With a clustering method instead of a categorical method, the current study provides further understanding of common distributions of childhood trauma experience in BD and the unique profile of their cognitive performance. The results allowed us to evaluate the impact of a certain combination of childhood trauma subtypes and provided a more realistic point of view. But there are several limitations that should be considered in this study. First, childhood trauma experience was assessed via self-report, which inevitably faces the issue of recall bias and is often questioned for the possible influence of patients’ psychopathology. However, CTQ scales have proven validity and reliability in both psychotic patients (Fisher et al. 2011) and a BD population (Hosang et al. 2023). Second, more detailed information is lacking about the childhood trauma, such as the actual frequency and duration, which may lead to an over-simplified model for the understanding of trauma experience. Third, all of the participants were recruited from a single tertiary psychiatric hospital. Therefore, the patients likely had a more severe degree of illness and cognitive dysfunction, causing uncertainty about generalizability of the study. Fourth, the sample size in our study was small, leading to limited sizes for each cluster. Only 10% of the patients clustered into the multi-trauma group, making it difficult to demonstrate differences in performance of cognitive domains due to small sample size. A larger sample size of multi-trauma cluster might reveal a cognitive profile different from both low trauma cluster and neglect-focused trauma cluster. Fifth, while assessing cognitive performances, it’s important to consider the impact of medications. However, the effects of different categories of pharmacological treatment on cognitive deficits in BD have shown mixed results in previous studies (Sanches et al. 2015; Wingo et al. 2009; Xu et al. 2020; Yatham et al. 2017). Although there was no significant difference in psychotropic DDD between clusters, we noted a relatively low proportion of subjects receiving lithium treatment in the neglect-focus group, while the long-term beneficial effect of lithium to BD on their cognition compared with other anticonvulsants still needed more research for precise conclusions (Sabater et al. 2016). Lastly, we did not have longitudinal cognitive profiles to ensure the cognitive stability of the patients.

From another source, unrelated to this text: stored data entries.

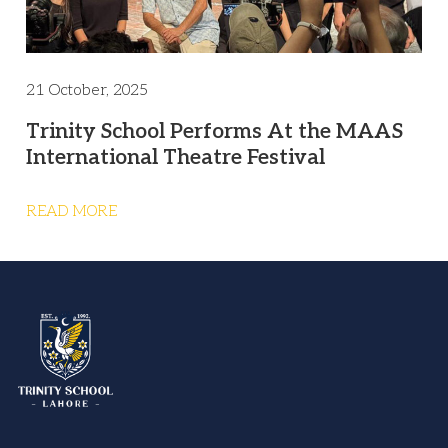
21 October, 2025
Trinity School Performs At the MAAS
International Theatre Festival
READ MORE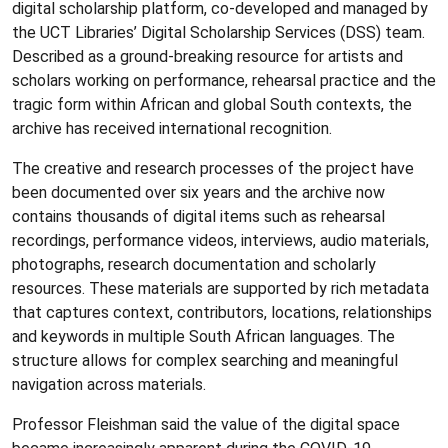
digital scholarship platform, co-developed and managed by
the UCT Libraries’ Digital Scholarship Services (DSS) team.
Described as a ground-breaking resource for artists and
scholars working on performance, rehearsal practice and the
tragic form within African and global South contexts, the
archive has received international recognition.
The creative and research processes of the project have
been documented over six years and the archive now
contains thousands of digital items such as rehearsal
recordings, performance videos, interviews, audio materials,
photographs, research documentation and scholarly
resources. These materials are supported by rich metadata
that captures context, contributors, locations, relationships
and keywords in multiple South African languages. The
structure allows for complex searching and meaningful
navigation across materials.
Professor Fleishman said the value of the digital space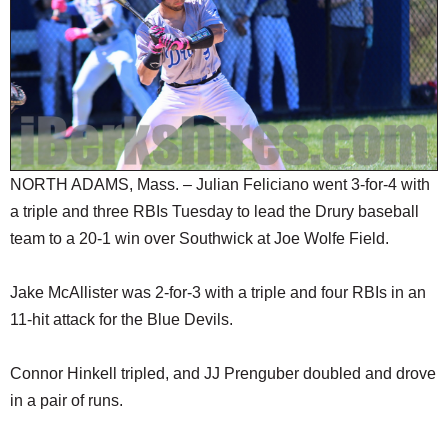
SCHOOLS
DINING
REAL ESTATE
JOBS
SPECIAL SECTIONS
NORTH ADAMS, Mass. – Julian Feliciano went 3-for-4 with
a triple and three RBIs Tuesday to lead the Drury baseball
team to a 20-1 win over Southwick at Joe Wolfe Field.
Jake McAllister was 2-for-3 with a triple and four RBIs in an
11-hit attack for the Blue Devils.
Connor Hinkell tripled, and JJ Prenguber doubled and drove
in a pair of runs.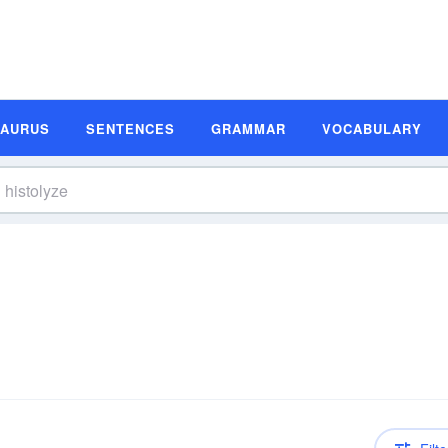
SAURUS
SENTENCES
GRAMMAR
VOCABULARY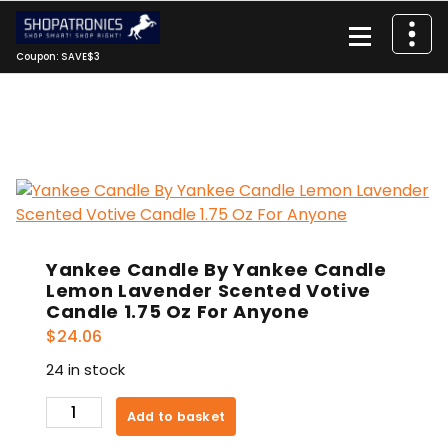
Skip
to
content
Coupon: SAVE$3
Yankee Candle By Yankee Candle
Lemon Lavender Scented Votive
Candle 1.75 Oz For Anyone
$
24.06
24 in stock
Yankee
Add to basket
Candle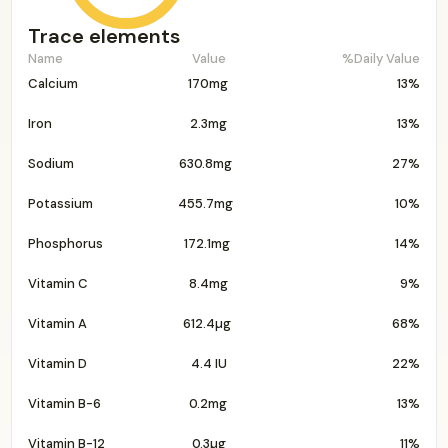
Trace elements
Name
Value
%Daily Value
Calcium
170mg
13%
Iron
2.3mg
13%
Sodium
630.8mg
27%
Potassium
455.7mg
10%
Phosphorus
172.1mg
14%
Vitamin C
8.4mg
9%
Vitamin A
612.4µg
68%
Vitamin D
4.4 IU
22%
Vitamin B-6
0.2mg
13%
Vitamin B-12
0.3µg
11%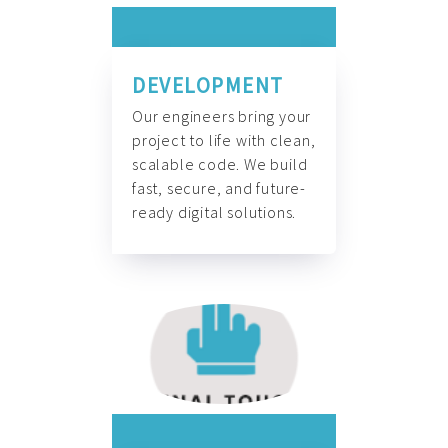
DEVELOPMENT
Our engineers bring your
project to life with clean,
scalable code. We build
fast, secure, and future-
ready digital solutions.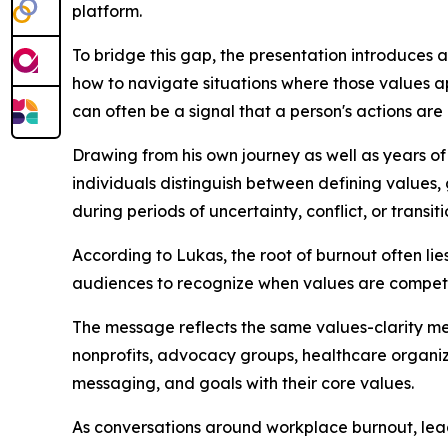
platform.
To bridge this gap, the presentation introduces
how to navigate situations where those values ap
can often be a signal that a person's actions are 
Drawing from his own journey as well as years of 
individuals distinguish between defining values,
during periods of uncertainty, conflict, or transiti
According to Lukas, the root of burnout often li
audiences to recognize when values are competin
The message reflects the same values-clarity m
nonprofits, advocacy groups, healthcare organiza
messaging, and goals with their core values.
As conversations around workplace burnout, lead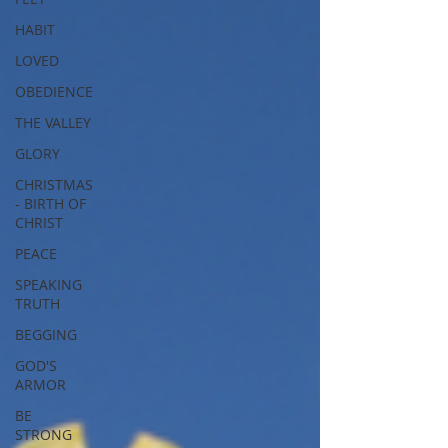
HABIT
LOVED
OBEDIENCE
THE VALLEY
GLORY
CHRISTMAS
- BIRTH OF
CHRIST
PEACE
SPEAKING
TRUTH
BEGGING
GOD'S
ARMOR
BE
STRONG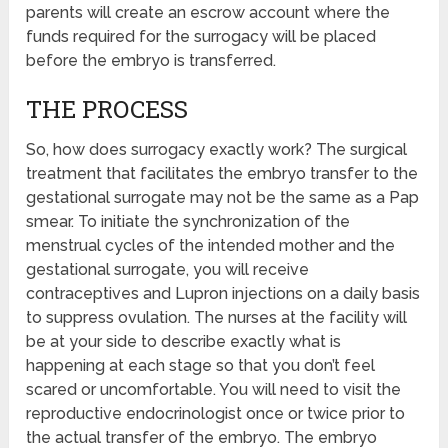
parents will create an escrow account where the
funds required for the surrogacy will be placed
before the embryo is transferred.
THE PROCESS
So, how does surrogacy exactly work? The surgical
treatment that facilitates the embryo transfer to the
gestational surrogate may not be the same as a Pap
smear. To initiate the synchronization of the
menstrual cycles of the intended mother and the
gestational surrogate, you will receive
contraceptives and Lupron injections on a daily basis
to suppress ovulation. The nurses at the facility will
be at your side to describe exactly what is
happening at each stage so that you don’t feel
scared or uncomfortable. You will need to visit the
reproductive endocrinologist once or twice prior to
the actual transfer of the embryo. The embryo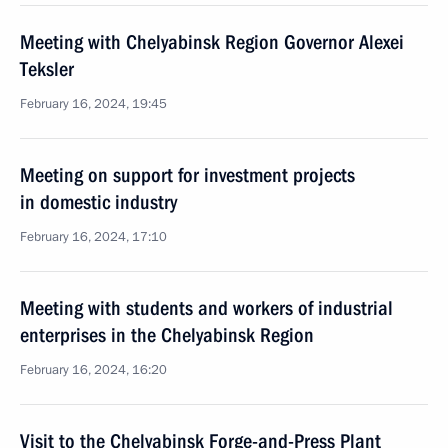
Meeting with Chelyabinsk Region Governor Alexei
Teksler
February 16, 2024, 19:45
Meeting on support for investment projects
in domestic industry
February 16, 2024, 17:10
Meeting with students and workers of industrial
enterprises in the Chelyabinsk Region
February 16, 2024, 16:20
Visit to the Chelyabinsk Forge-and-Press Plant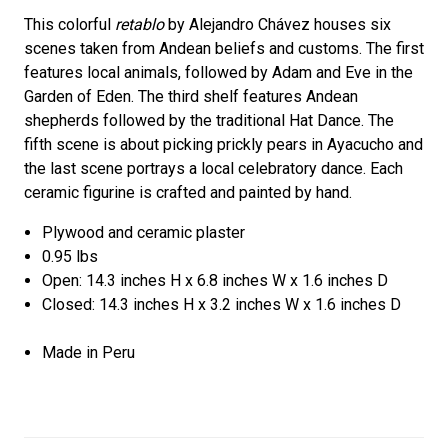
This colorful
retablo
by Alejandro Chávez houses six
scenes taken from Andean beliefs and customs. The first
features local animals, followed by Adam and Eve in the
Garden of Eden. The third shelf features Andean
shepherds followed by the traditional Hat Dance. The
fifth scene is about picking prickly pears in Ayacucho and
the last scene portrays a local celebratory dance. Each
ceramic figurine is crafted and painted by hand.
Plywood and ceramic plaster
0.95 lbs
Open: 14.3 inches H x 6.8 inches W x 1.6 inches D
Closed: 14.3 inches H x 3.2 inches W x 1.6 inches D
Made in Peru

In conclusion, this study confirmed that neglect-focused trauma experience in BD may cause a negative impact on working memory function. There might be a unique influence of the neglect cluster over childhood abuse. Findings from this study suggest that in clinical practice, history of childhood trauma experiences, not only abuse but also neglect, should be assessed in BD population as it may be associated with cognitive deficits and require further attention while managing the patients. Further research is warranted for understanding the linking mechanisms of childhood neglect, such as disturbed neurodevelopmental process, neurocircuits, immune and inflammatory system. Specific interventions focusing on preventing cognitive deterioration are also required in this cluster of patients.